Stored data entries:
Content starts

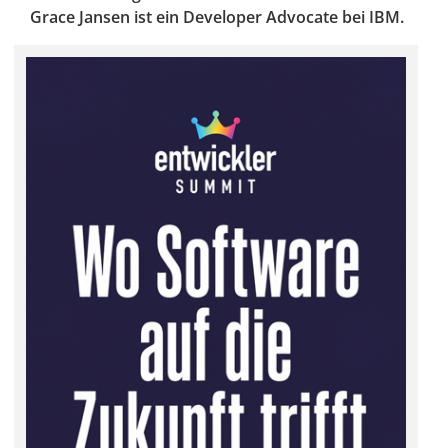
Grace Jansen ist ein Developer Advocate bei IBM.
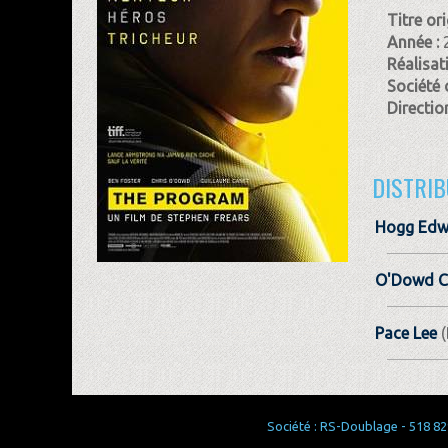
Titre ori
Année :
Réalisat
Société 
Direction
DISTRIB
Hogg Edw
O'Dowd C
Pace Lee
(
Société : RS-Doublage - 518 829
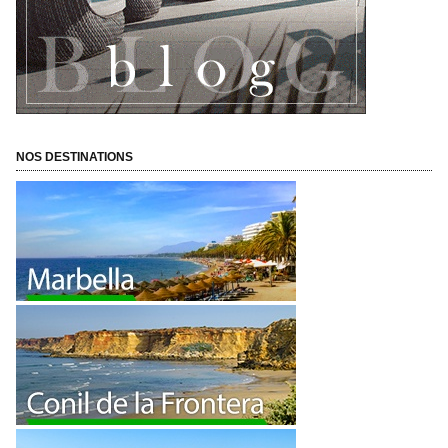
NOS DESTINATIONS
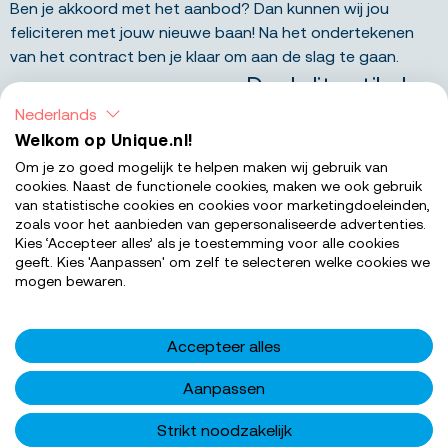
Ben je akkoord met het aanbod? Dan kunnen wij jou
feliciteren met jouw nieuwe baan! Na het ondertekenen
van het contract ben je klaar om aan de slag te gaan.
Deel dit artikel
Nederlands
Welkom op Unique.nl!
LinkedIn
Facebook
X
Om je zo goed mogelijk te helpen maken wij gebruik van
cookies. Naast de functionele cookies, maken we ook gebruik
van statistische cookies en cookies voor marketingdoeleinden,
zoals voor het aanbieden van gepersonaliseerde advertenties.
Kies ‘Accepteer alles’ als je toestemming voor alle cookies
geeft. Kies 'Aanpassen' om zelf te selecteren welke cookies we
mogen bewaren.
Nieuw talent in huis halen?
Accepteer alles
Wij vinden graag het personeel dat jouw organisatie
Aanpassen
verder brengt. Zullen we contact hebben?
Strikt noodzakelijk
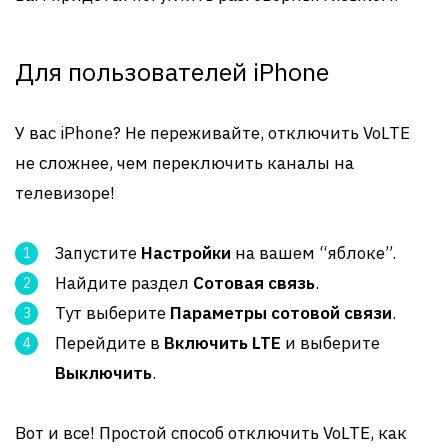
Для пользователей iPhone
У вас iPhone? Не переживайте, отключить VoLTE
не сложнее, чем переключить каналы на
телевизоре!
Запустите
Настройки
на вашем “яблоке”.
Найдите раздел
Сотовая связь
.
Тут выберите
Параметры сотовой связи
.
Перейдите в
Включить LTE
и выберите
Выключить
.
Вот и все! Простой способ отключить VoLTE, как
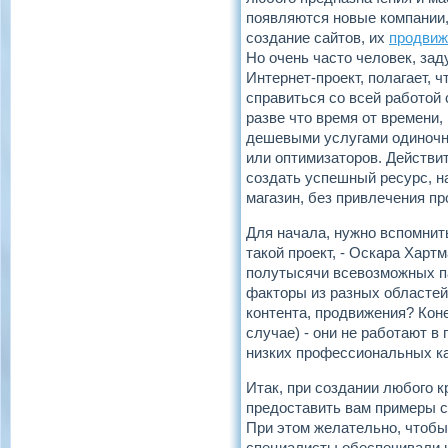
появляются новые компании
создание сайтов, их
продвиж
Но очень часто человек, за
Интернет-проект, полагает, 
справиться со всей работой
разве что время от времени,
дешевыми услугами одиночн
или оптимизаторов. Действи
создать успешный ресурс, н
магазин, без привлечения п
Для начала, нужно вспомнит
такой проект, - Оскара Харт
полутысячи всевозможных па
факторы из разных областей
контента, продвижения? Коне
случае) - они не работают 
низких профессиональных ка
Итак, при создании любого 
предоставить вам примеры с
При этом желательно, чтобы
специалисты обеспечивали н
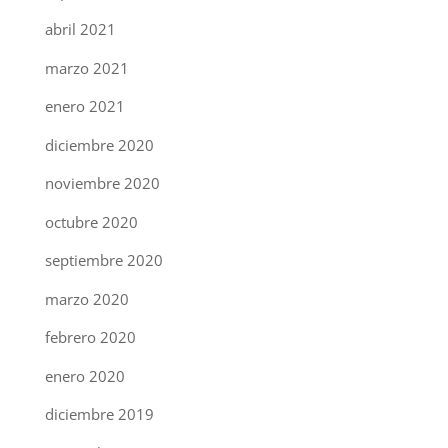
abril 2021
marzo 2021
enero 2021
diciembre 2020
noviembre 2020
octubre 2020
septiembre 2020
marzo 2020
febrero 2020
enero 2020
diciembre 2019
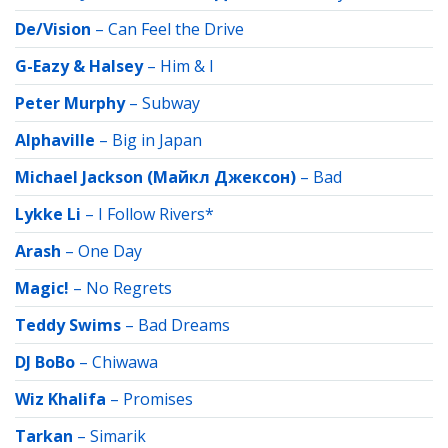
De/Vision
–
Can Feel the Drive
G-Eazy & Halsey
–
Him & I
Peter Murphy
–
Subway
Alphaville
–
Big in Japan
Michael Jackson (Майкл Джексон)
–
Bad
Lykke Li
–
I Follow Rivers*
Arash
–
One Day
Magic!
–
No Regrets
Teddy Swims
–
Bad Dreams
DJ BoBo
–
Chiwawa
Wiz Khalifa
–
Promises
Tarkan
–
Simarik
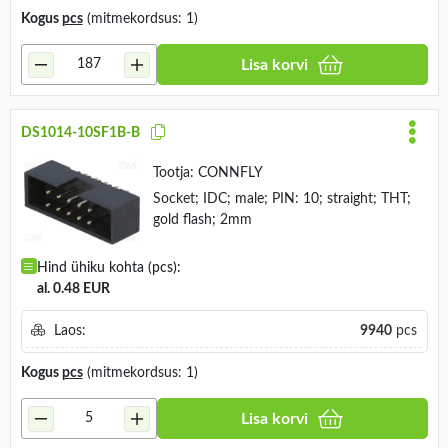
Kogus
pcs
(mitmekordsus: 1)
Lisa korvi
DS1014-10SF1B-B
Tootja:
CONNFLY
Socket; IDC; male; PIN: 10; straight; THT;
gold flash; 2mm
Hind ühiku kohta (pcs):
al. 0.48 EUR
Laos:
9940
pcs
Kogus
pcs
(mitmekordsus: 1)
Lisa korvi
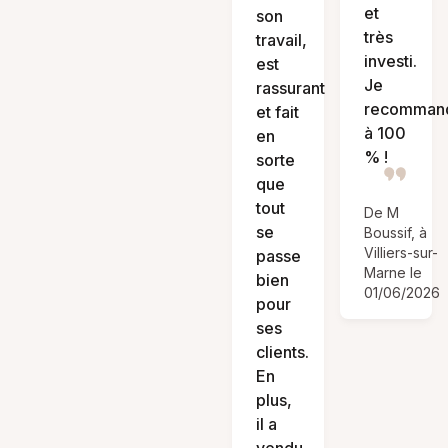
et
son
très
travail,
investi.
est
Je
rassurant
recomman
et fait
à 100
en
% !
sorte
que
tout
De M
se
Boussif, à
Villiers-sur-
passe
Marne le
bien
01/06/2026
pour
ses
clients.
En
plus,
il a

Content ends

* [The problem] Could you write the entries out again exactly, without their pictures?

* [Exercise result]
Grace Jansen ist ein Developer Advocate bei IBM.
Titre ori
Année :
Réalisat
Société 
Direction
DISTRIB
Hogg Edw
O'Dowd C
Pace Lee
(
Société : RS-Doublage - 518 829
NOS DESTINATIONS
Ben je akkoord met het aanbod? Dan kunnen wij jou
feliciteren met jouw nieuwe baan! Na het ondertekenen
van het contract ben je klaar om aan de slag te gaan.
Deel dit artikel
Nederlands
Welkom op Unique.nl!
LinkedIn
Facebook
X
Om je zo goed mogelijk te helpen maken wij gebruik van
cookies. Naast de functionele cookies, maken we ook gebruik
van statistische cookies en cookies voor marketingdoeleinden,
zoals voor het aanbieden van gepersonaliseerde advertenties.
Kies ‘Accepteer alles’ als je toestemming voor alle cookies
geeft. Kies 'Aanpassen' om zelf te selecteren welke cookies we
mogen bewaren.
Nieuw talent in huis halen?
Accepteer alles
Wij vinden graag het personeel dat jouw organisatie
Aanpassen
verder brengt. Zullen we contact hebben?
Strikt noodzakelijk
Для пользователей iPhone
У вас iPhone? Не переживайте, отключить VoLTE
не сложнее, чем переключить каналы на
телевизоре!
Запустите
Настройки
на вашем “яблоке”.
Найдите раздел
Сотовая связь
.
Тут выберите
Параметры сотовой связи
.
Перейдите в
Включить LTE
и выберите
Выключить
.
Вот и все! Простой способ отключить VoLTE, как
появляются новые компании
создание сайтов, их
продвиж
Но очень часто человек, за
Интернет-проект, полагает, 
справиться со всей работой
разве что время от времени,
дешевыми услугами одиночн
или оптимизаторов. Действи
создать успешный ресурс, н
магазин, без привлечения п
Для начала, нужно вспомнит
такой проект, - Оскара Харт
полутысячи всевозможных па
факторы из разных областей
контента, продвижения? Коне
случае) - они не работают 
низких профессиональных ка
Итак, при создании любого 
предоставить вам примеры с
При этом желательно, чтобы
специалисты обеспечивали н
abril 2021
marzo 2021
enero 2021
diciembre 2020
noviembre 2020
octubre 2020
septiembre 2020
marzo 2020
febrero 2020
enero 2020
diciembre 2019
De/Vision
–
Can Feel the Drive
G-Eazy & Halsey
–
Him & I
Peter Murphy
–
Subway
Alphaville
–
Big in Japan
Michael Jackson (Майкл Джексон)
–
Bad
Lykke Li
–
I Follow Rivers*
Arash
–
One Day
Magic!
–
No Regrets
Teddy Swims
–
Bad Dreams
DJ BoBo
–
Chiwawa
Wiz Khalifa
–
Promises
Tarkan
–
Simarik
Kogus
pcs
(mitmekordsus: 1)
Lisa korvi
DS1014-10SF1B-B
Tootja:
CONNFLY
Socket; IDC; male; PIN: 10; straight; THT;
gold flash; 2mm
Hind ühiku kohta (pcs):
al. 0.48 EUR
Laos:
9940
pcs
Kogus
pcs
(mitmekordsus: 1)
Lisa korvi
et
son
très
travail,
investi.
est
Je
rassurant
recomman
et fait
à 100
en
% !
sorte
que
tout
De M
se
Boussif, à
Villiers-sur-
passe
Marne le
bien
01/06/2026
pour
ses
clients.
En
plus,
il a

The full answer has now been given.